FILE PHOTO: An employee places ingots of 99.99 percent pure gold in a workroom at the Novosibirsk precious metals refining and manufacturing plant in the Siberian city of Novosibirsk, Russia, September 15, 2023. REUTERS/Alexander Manzyuk/File Photo
FILE PHOTO: An employee places ingots of 99.99 percent pure gold in a workroom at the Novosibirsk precious metals refining and manufacturing plant in the Siberian city of Novosibirsk, Russia, September 15, 2023. REUTERS/Alexander Manzyuk/File Photo

Gold prices rose on Monday, buoyed by a softer dollar as investors braced for a week packed with US economic data that could offer more clues on the US Federal Reserve's monetary policy.

Spot gold rose 1.2% to $5,018.56 per ounce by 9:30 a.m. ET (1430 GMT), extending a 4% rally from Friday.

US gold futures for April delivery also gained 1.3% to $5,042.20 per ounce.

The US dollar fell 0.8% to a more than one-week low, making greenback-priced bullion cheaper for overseas buyers.

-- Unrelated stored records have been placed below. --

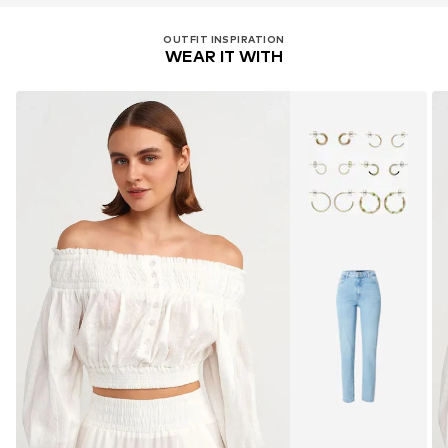
OUTFIT INSPIRATION
WEAR IT WITH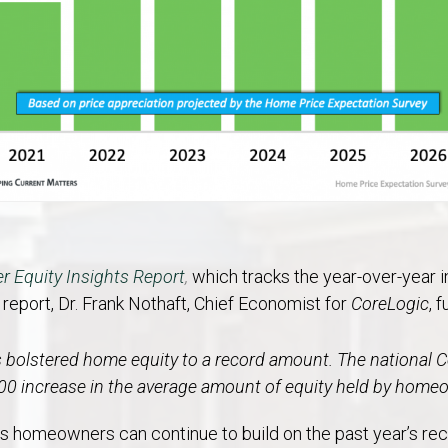
 Equity Insights Report
,
which tracks the year-over-year i
e report, Dr. Frank Nothaft, Chief Economist for
CoreLogic
, 
s bolstered home equity to a record amount.
The national 
000 increase in the average amount of equity held by home
homeowners can continue to build on the past year’s recor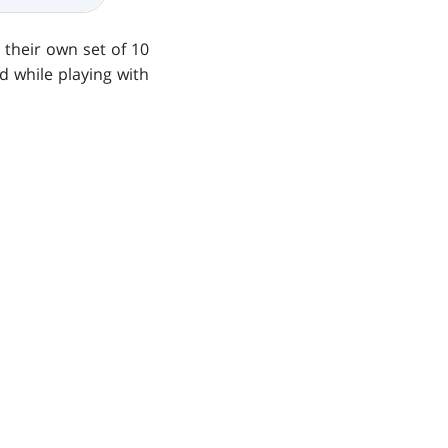
their own set of 10
d while playing with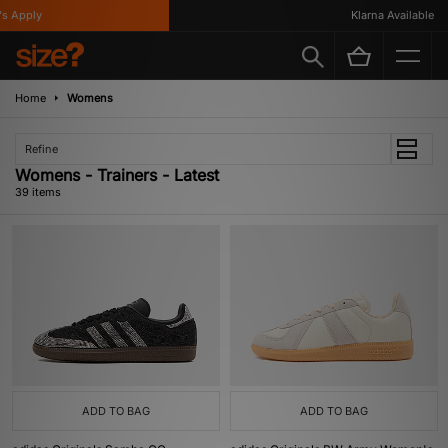
ly
Klarna Available
Home
Womens
Refine
Womens - Trainers - Latest
39 items
ADD TO BAG
ADD TO BAG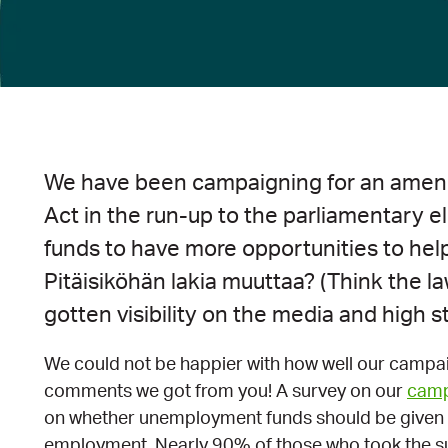
We have been campaigning for an ame
Act in the run-up to the parliamentary 
funds to have more opportunities to he
Pitäisiköhän lakia muuttaa? (Think the 
gotten visibility on the media and high st
We could not be happier with how well our campa
comments we got from you! A survey on our
camp
on whether unemployment funds should be given t
employment. Nearly 90% of those who took the su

"The big mover today (in gold prices) is the US dollar," said Bart Melek, global head of commodity strategy at TD Securities, adding that expectations are growing for weak economic data, particularly on the labor front, Reuters reported.

Investors are closely watching this week's release of US nonfarm payrolls, consumer prices and initial jobless claims for fresh signals on monetary policy, with markets already pricing in at least two rate cuts of 25 basis points in 2026.

US nonfarm payrolls are expected to have risen by 70,000 in January, according to a Reuters poll.

Lower interest rates tend to support gold by reducing the opportunity cost of holding the non-yielding asset.

Meanwhile, China's central bank extended its gold buying spree for a 15th month in January, data from the People's Bank of China showed on Saturday.

"The debasement trade continues, with ongoing geopolitical risks driving people into gold," Melek said, adding that China's purchases have had a psychological impact on the market.

Spot silver climbed 2.9% to $80.22 per ounce after a near 10% gain in the previous session. It hit an all-time high of $121.64 on January 29.

Spot platinum was down 0.2% at $2,092.95 per ounce, while palladium was steady at $1,707.25.

"A slowdown in EV sales hasn't really materialized despite all the policy softening, so I do see that platinum and palladium will possibly slow down," after a bullish run in 2025, WisdomTree commodities strategist Nitesh Shah said.